"Appaltare la gestione della sicurezza ad aziende private può facilmente rivelarsi pericoloso, come peraltro casi recenti hanno dimostrato. Quello della sicurezza è infatti un settore estremamente delicato che non può limitarsi alla mera repressione, ma necessita di una adeguata formazione psico-pedagogica (e non solo) riguardante la gestione dei conflitti, che peraltro dubitiamo possa essere acquisita con le sole 8 ore di psicologia e 5 di diritto previste della formazione atta all’ottenimento del certificato CPSICUR": è quanto viene sottolineato dal deputato del Partito comunista Massimiliano Ay in una mozione dal titolo: "Sicurezza privata in ambiti sensibili? No grazie!".

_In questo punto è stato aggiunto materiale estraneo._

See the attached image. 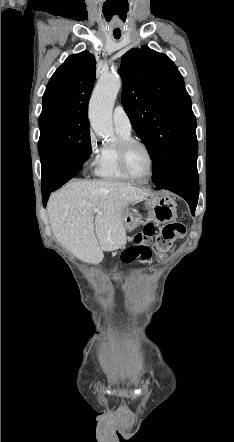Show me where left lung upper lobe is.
Listing matches in <instances>:
<instances>
[{
	"label": "left lung upper lobe",
	"instance_id": "5c2ea615",
	"mask_svg": "<svg viewBox=\"0 0 234 442\" xmlns=\"http://www.w3.org/2000/svg\"><path fill=\"white\" fill-rule=\"evenodd\" d=\"M122 104L153 161L159 183L196 141V118L185 83L171 59L148 47L121 58Z\"/></svg>",
	"mask_w": 234,
	"mask_h": 442
}]
</instances>
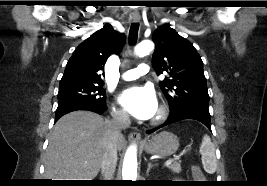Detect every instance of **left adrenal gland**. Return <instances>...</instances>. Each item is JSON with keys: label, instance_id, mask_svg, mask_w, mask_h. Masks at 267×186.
Here are the masks:
<instances>
[{"label": "left adrenal gland", "instance_id": "obj_1", "mask_svg": "<svg viewBox=\"0 0 267 186\" xmlns=\"http://www.w3.org/2000/svg\"><path fill=\"white\" fill-rule=\"evenodd\" d=\"M153 166H154V165H153L151 162L148 163V168H147V171H146L147 176L149 175V172H150V170H151V168H152Z\"/></svg>", "mask_w": 267, "mask_h": 186}]
</instances>
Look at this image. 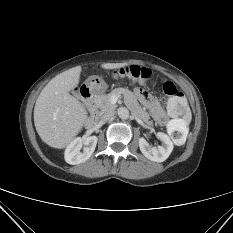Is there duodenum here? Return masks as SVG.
Instances as JSON below:
<instances>
[{
    "label": "duodenum",
    "instance_id": "410a0bca",
    "mask_svg": "<svg viewBox=\"0 0 233 233\" xmlns=\"http://www.w3.org/2000/svg\"><path fill=\"white\" fill-rule=\"evenodd\" d=\"M80 93H81V97L85 101V103L90 111L89 117L87 120V125L89 127H92L97 123L98 117H99L97 107H96V99H95V95H94V90L88 86H84V87H82Z\"/></svg>",
    "mask_w": 233,
    "mask_h": 233
}]
</instances>
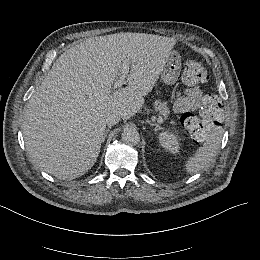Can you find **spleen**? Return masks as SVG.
<instances>
[{"label": "spleen", "mask_w": 260, "mask_h": 260, "mask_svg": "<svg viewBox=\"0 0 260 260\" xmlns=\"http://www.w3.org/2000/svg\"><path fill=\"white\" fill-rule=\"evenodd\" d=\"M223 135V127L221 125L214 126L210 130L205 142L198 147L192 156L186 158L183 170L187 174H196L199 171L207 170L209 163L212 162L220 147Z\"/></svg>", "instance_id": "spleen-1"}]
</instances>
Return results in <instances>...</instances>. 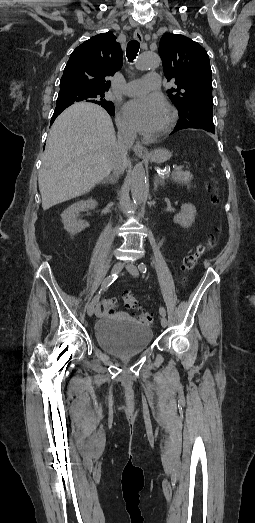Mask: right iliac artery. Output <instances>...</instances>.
<instances>
[{
	"instance_id": "1",
	"label": "right iliac artery",
	"mask_w": 255,
	"mask_h": 523,
	"mask_svg": "<svg viewBox=\"0 0 255 523\" xmlns=\"http://www.w3.org/2000/svg\"><path fill=\"white\" fill-rule=\"evenodd\" d=\"M117 277H118V275H117V273H115L104 279L99 293L92 300L93 303L96 304L99 301L101 291L106 290L117 279Z\"/></svg>"
}]
</instances>
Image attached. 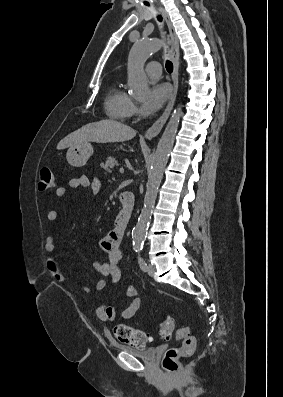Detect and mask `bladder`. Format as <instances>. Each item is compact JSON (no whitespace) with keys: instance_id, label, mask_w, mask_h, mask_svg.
<instances>
[{"instance_id":"31cf9c89","label":"bladder","mask_w":283,"mask_h":397,"mask_svg":"<svg viewBox=\"0 0 283 397\" xmlns=\"http://www.w3.org/2000/svg\"><path fill=\"white\" fill-rule=\"evenodd\" d=\"M116 347L118 349H120L121 351L127 352V353H131L137 357H140L142 359L145 360H153L158 352V348L157 347H148V348H136V347H132V346H128V345H122V344H118L116 345Z\"/></svg>"}]
</instances>
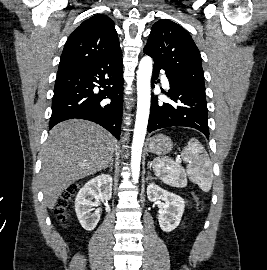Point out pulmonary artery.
I'll return each instance as SVG.
<instances>
[{
  "mask_svg": "<svg viewBox=\"0 0 267 270\" xmlns=\"http://www.w3.org/2000/svg\"><path fill=\"white\" fill-rule=\"evenodd\" d=\"M161 80H162L163 86L165 88H169V81H168L167 77L166 76H162Z\"/></svg>",
  "mask_w": 267,
  "mask_h": 270,
  "instance_id": "obj_1",
  "label": "pulmonary artery"
}]
</instances>
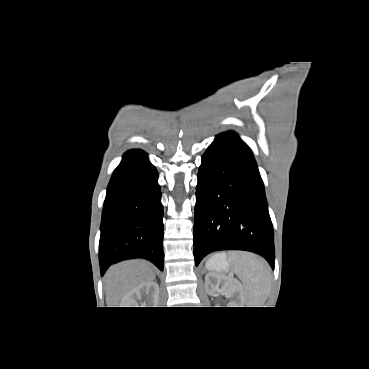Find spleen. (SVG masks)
Instances as JSON below:
<instances>
[{
    "mask_svg": "<svg viewBox=\"0 0 369 369\" xmlns=\"http://www.w3.org/2000/svg\"><path fill=\"white\" fill-rule=\"evenodd\" d=\"M229 262L242 281L248 307H262L271 284L270 267L267 262L255 254L239 251L229 253Z\"/></svg>",
    "mask_w": 369,
    "mask_h": 369,
    "instance_id": "3e777b00",
    "label": "spleen"
}]
</instances>
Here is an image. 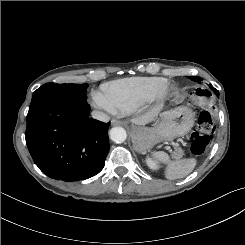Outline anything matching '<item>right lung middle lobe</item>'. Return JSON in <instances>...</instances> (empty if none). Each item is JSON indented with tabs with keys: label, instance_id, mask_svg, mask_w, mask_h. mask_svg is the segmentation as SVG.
<instances>
[{
	"label": "right lung middle lobe",
	"instance_id": "right-lung-middle-lobe-1",
	"mask_svg": "<svg viewBox=\"0 0 245 245\" xmlns=\"http://www.w3.org/2000/svg\"><path fill=\"white\" fill-rule=\"evenodd\" d=\"M88 87L87 83L84 84H56V83H46L34 91L32 100L40 97L42 95L50 93H65L73 95H85L86 89Z\"/></svg>",
	"mask_w": 245,
	"mask_h": 245
}]
</instances>
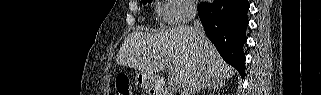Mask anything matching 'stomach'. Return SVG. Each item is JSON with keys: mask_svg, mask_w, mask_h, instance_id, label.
Segmentation results:
<instances>
[{"mask_svg": "<svg viewBox=\"0 0 321 95\" xmlns=\"http://www.w3.org/2000/svg\"><path fill=\"white\" fill-rule=\"evenodd\" d=\"M136 83L144 91H149L152 88V83L150 77L144 72H139L136 75Z\"/></svg>", "mask_w": 321, "mask_h": 95, "instance_id": "1", "label": "stomach"}]
</instances>
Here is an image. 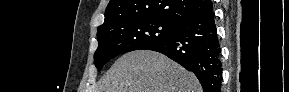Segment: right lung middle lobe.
<instances>
[{"label":"right lung middle lobe","instance_id":"1","mask_svg":"<svg viewBox=\"0 0 289 92\" xmlns=\"http://www.w3.org/2000/svg\"><path fill=\"white\" fill-rule=\"evenodd\" d=\"M179 22L157 17L121 21L98 30V48L94 54L100 71L115 56L162 42L174 35Z\"/></svg>","mask_w":289,"mask_h":92}]
</instances>
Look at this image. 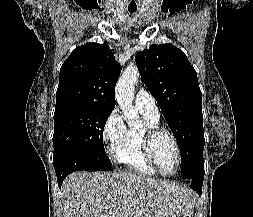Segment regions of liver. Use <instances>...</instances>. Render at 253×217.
<instances>
[{
  "mask_svg": "<svg viewBox=\"0 0 253 217\" xmlns=\"http://www.w3.org/2000/svg\"><path fill=\"white\" fill-rule=\"evenodd\" d=\"M61 191L64 217H177L192 208L185 185L130 172H76Z\"/></svg>",
  "mask_w": 253,
  "mask_h": 217,
  "instance_id": "1",
  "label": "liver"
}]
</instances>
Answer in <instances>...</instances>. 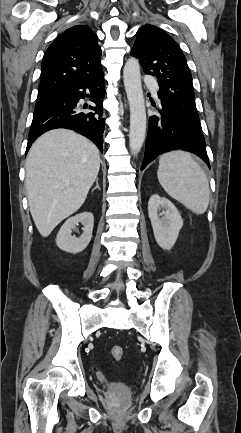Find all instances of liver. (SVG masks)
<instances>
[{
	"label": "liver",
	"instance_id": "obj_1",
	"mask_svg": "<svg viewBox=\"0 0 241 433\" xmlns=\"http://www.w3.org/2000/svg\"><path fill=\"white\" fill-rule=\"evenodd\" d=\"M100 168L98 149L67 129L48 131L26 158V191L34 223L47 237L84 203Z\"/></svg>",
	"mask_w": 241,
	"mask_h": 433
}]
</instances>
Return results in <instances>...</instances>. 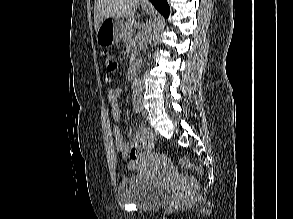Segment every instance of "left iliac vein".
I'll return each mask as SVG.
<instances>
[{"label":"left iliac vein","instance_id":"4c4485c4","mask_svg":"<svg viewBox=\"0 0 293 219\" xmlns=\"http://www.w3.org/2000/svg\"><path fill=\"white\" fill-rule=\"evenodd\" d=\"M141 112H142V116L146 119V121H148L149 120V114H148L147 110L144 108L142 100H141Z\"/></svg>","mask_w":293,"mask_h":219}]
</instances>
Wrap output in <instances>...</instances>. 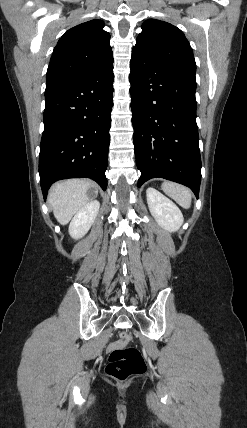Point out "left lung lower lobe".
<instances>
[{"instance_id": "obj_1", "label": "left lung lower lobe", "mask_w": 247, "mask_h": 428, "mask_svg": "<svg viewBox=\"0 0 247 428\" xmlns=\"http://www.w3.org/2000/svg\"><path fill=\"white\" fill-rule=\"evenodd\" d=\"M130 94L138 187L161 177L188 186L198 198L201 158L196 81L132 53Z\"/></svg>"}]
</instances>
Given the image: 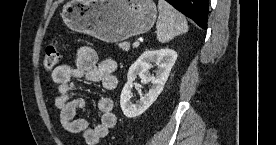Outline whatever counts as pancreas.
I'll use <instances>...</instances> for the list:
<instances>
[{
	"label": "pancreas",
	"instance_id": "pancreas-1",
	"mask_svg": "<svg viewBox=\"0 0 276 145\" xmlns=\"http://www.w3.org/2000/svg\"><path fill=\"white\" fill-rule=\"evenodd\" d=\"M119 47L124 51H129L130 49V43L128 42H122L119 44Z\"/></svg>",
	"mask_w": 276,
	"mask_h": 145
}]
</instances>
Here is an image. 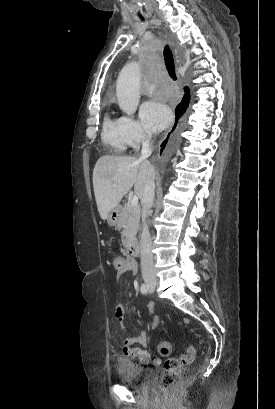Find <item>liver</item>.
<instances>
[{"label": "liver", "mask_w": 275, "mask_h": 409, "mask_svg": "<svg viewBox=\"0 0 275 409\" xmlns=\"http://www.w3.org/2000/svg\"><path fill=\"white\" fill-rule=\"evenodd\" d=\"M151 162L136 156H100L93 170V188L97 209L103 221L134 184L135 194L142 198L145 184L154 174ZM116 184V186H113Z\"/></svg>", "instance_id": "obj_1"}]
</instances>
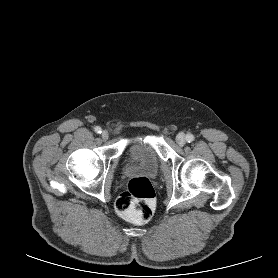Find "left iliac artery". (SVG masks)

L'atto parlamentare, spiega Ay, parte dalla constatazione che "né la Legge sulle attività private di investigazione e di sorveglianza del 1976 (aggiornata nel 2013) né il Concordato sulle prestazioni di sicurezza effettuate da privati del 2010 pongono con sufficienza dei limiti a tali attività di polizia privata né nei luoghi sensibili né nel rapporto con il principio del monopolio della forza: l’art. 10 del suddetto Concordato si limita a sostenere al riguardo che naturalmente 'nell’esercizio delle loro funzioni, gli agenti di sicurezza (...) rispettano il monopolio della forza pubblica'".
Per questo motivo, il granconsigliere comunista invita il Consiglio di Stato innanzitutto a valutare il divieto per l’ente pubblico di esternalizzare mandati ad agenzie di sicurezza private perlomeno in ambiti sensibili (quali centri per richiedenti l’asilo, laboratori di ricerca con presenza di sostanze tossiche, istituti scolastici e altre strutture ritenute particolari in quanto legate a contesti potenzialmente fragili) e secondariamente di valutare che nella legge cantonale figuri espressamente che quanto viene compiuto nell’esercizio delle prerogative del potere statale non possa essere in nessun caso delegato ad agenzie private di sicurezza.